For the word "Walking", state how many lines below contain it. Give no other text.

→ **The input**
■ ■ ■ ■ ■ ■ ■
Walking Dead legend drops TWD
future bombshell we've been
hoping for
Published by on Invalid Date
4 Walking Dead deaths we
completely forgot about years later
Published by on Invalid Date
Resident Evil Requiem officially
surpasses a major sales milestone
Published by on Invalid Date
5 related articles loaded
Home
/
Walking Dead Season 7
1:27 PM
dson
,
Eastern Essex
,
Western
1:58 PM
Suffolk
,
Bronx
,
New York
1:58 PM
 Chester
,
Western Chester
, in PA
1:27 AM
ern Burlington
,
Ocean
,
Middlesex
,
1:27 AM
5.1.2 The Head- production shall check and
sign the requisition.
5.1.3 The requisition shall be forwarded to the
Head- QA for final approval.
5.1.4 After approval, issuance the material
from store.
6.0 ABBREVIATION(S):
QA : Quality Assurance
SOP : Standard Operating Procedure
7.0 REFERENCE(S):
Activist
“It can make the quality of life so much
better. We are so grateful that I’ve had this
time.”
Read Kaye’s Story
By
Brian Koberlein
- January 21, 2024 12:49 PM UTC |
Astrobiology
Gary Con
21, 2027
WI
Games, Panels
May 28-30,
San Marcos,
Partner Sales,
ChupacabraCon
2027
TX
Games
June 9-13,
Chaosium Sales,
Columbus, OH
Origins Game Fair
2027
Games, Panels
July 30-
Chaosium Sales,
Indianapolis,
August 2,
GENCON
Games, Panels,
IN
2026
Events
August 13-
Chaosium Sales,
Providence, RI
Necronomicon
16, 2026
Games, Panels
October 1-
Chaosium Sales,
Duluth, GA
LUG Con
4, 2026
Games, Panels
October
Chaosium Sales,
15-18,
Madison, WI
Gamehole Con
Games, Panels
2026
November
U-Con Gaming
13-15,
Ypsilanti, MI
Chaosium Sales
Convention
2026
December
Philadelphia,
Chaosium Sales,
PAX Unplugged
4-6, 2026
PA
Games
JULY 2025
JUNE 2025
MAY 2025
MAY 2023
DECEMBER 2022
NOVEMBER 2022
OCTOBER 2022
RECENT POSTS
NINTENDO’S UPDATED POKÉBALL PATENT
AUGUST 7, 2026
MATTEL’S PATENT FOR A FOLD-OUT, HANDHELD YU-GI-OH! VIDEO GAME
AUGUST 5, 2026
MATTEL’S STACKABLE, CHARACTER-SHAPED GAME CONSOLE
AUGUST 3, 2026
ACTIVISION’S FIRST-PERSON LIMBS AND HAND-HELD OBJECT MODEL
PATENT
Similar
■ ■ ■ ■ ■ ■ ■
→ **Result**
3